La stimolazione magnetica corticale viene studiata
per i suoi effetti sia di facilitazione sui motoneuroni
che di tipo antalgico. Sono stati condotti anche
studi che utilizzano la stimolazione magnetica transcranica
per valutarne l’affidabilità nella diagnosi
dei disturbi respiratori in malattie neuromuscolari e
per studiare la fatica muscolare nei disturbi del movimento
e, più in generale, in ambito riabilitativo.

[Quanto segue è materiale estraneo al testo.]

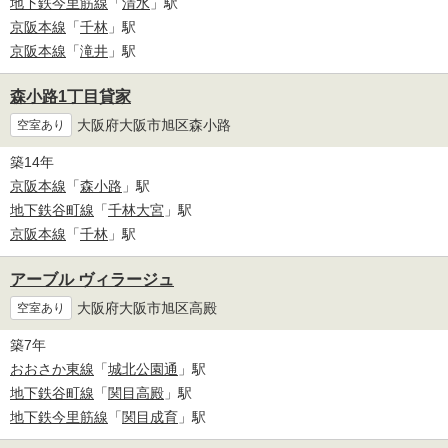
地下鉄今里筋線
「
清水
」駅
京阪本線
「
千林
」駅
京阪本線
「
滝井
」駅
森小路1丁目貸家
大阪府大阪市旭区森小路
空室あり
築14年
京阪本線
「
森小路
」駅
地下鉄谷町線
「
千林大宮
」駅
京阪本線
「
千林
」駅
アーブル ヴィラージュ
大阪府大阪市旭区高殿
空室あり
築7年
おおさか東線
「
城北公園通
」駅
地下鉄谷町線
「
関目高殿
」駅
地下鉄今里筋線
「
関目成育
」駅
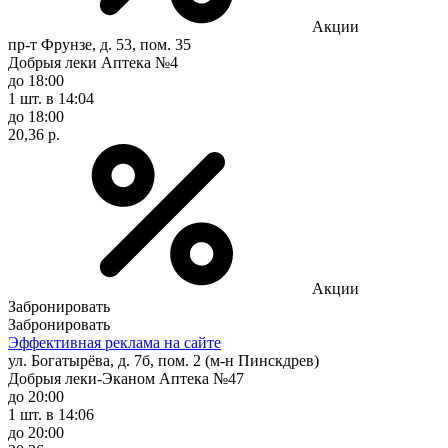
Акции
пр-т Фрунзе, д. 53, пом. 35
Добрыя леки Аптека №4
до 18:00
1 шт.
в 14:04
до 18:00
20,36 р.
Акции
Забронировать
Забронировать
Эффективная реклама на сайте
ул. Богатырёва, д. 7б, пом. 2 (м-н Пинскдрев)
Добрыя леки-Эканом Аптека №47
до 20:00
1 шт.
в 14:06
до 20:00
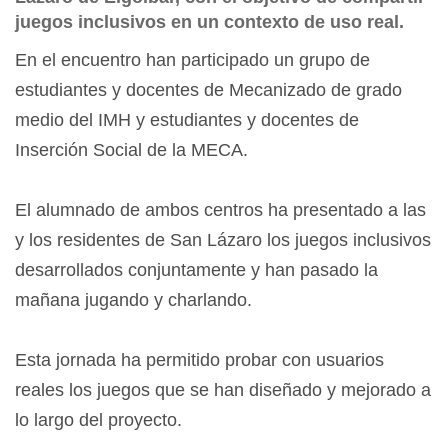
juegos inclusivos en un contexto de uso real.
En el encuentro han participado un grupo de
estudiantes y docentes de Mecanizado de grado
medio del IMH y estudiantes y docentes de
Inserción Social de la MECA.
El alumnado de ambos centros ha presentado a las
y los residentes de San Lázaro los juegos inclusivos
desarrollados conjuntamente y han pasado la
mañana jugando y charlando.
Esta jornada ha permitido probar con usuarios
reales los juegos que se han diseñado y mejorado a
lo largo del proyecto.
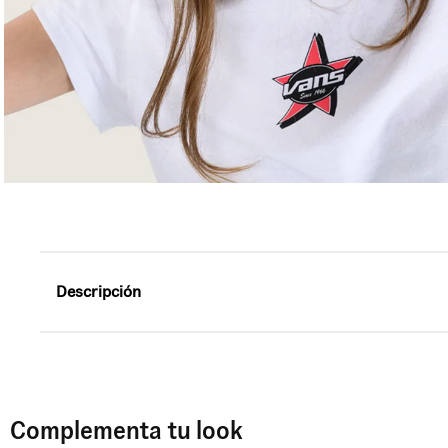
Descripción
Referencia: VN000SWBWHT
Playera crop blanca de manga corta con estampado de e
Complementa tu look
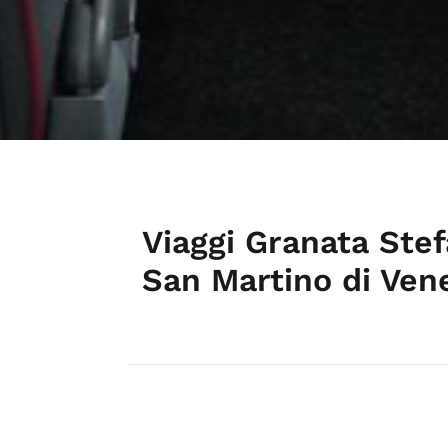
Viaggi Granata Ste
San Martino di Ven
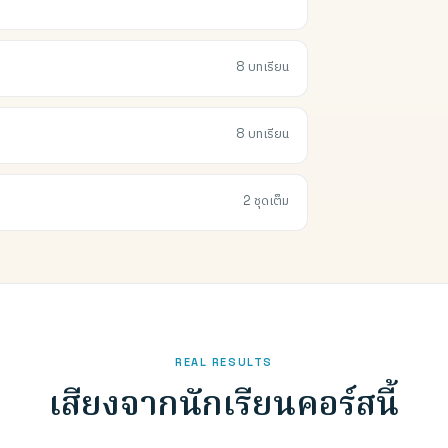
8 บทเรียน
8 บทเรียน
2 ชุดเต็ม
REAL RESULTS
เสียงจากนักเรียนคอร์สนี้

La tecnica di biopsia cutanea neurodiagnostica è
applicata in riabilitazione per studiare l’innervazione
cutanea, per diagnosticare precocemente e quantificare
le lesioni nervose periferiche; è inoltre studiata
quale indice di avvenuta reinnervazione dopo
lesione nervosa periferica e quale substrato patogenetico
delle allodinie cutanee invalidanti.
Altri studi valutano la sicurezza e l’efficacia dell’impiego
della stimolazione cerebrale profonda nel
morbo di Parkinson.
La “robotica riabilitativa” utilizza macchine costruite
per migliorare ed accelerare il recupero funzionale
in pazienti affetti da deficit motori. Il sistema già
messo a punto nei nostri laboratori permette la realizzazione
di movimenti di “reaching” in coordinate
planari per l’arto superiore. Proseguiranno le applicazioni
in pazienti affetti da ictus cerebrale in fase
subacuta e stabilizzata.
Neuropsicologia clinica. Le tematiche principali
sono indirizzate alla valutazione e al trattamento
nelle sequele neuropsicologiche di gravi cerebrolesioni, traumatismi cranio-encefalici e di patologie
neurodegenerative.
In particolare le ricerche vertono su: a) studio dei disturbi
lessicali e semantici nella malattia di
Alzheimer; b) validazione dell’efficacia del trattamento
logoterapico nei pazienti afasici e valutazione
quantitativa dell’evoluzione del disturbo afasico;
c) identificazione di elementi prognostici clinici
e neuropsicologici in pazienti con trauma cranico;
d) studio dei deficit cognitivi in corso di patologie
neurologiche croniche o esitati a lesioni cerebrali
focali; e) studio di modelli cognitivi per l’interpretazione
dei deficit di programmazione ed esecuzione
dei movimenti volontari; f) identificazione di marcatori
neuropsicologici per la diagnosi precoce di malattia
di Alzheimer; g) studio dei deficit cognitivi in
corso di patologie cardiologiche acute o croniche.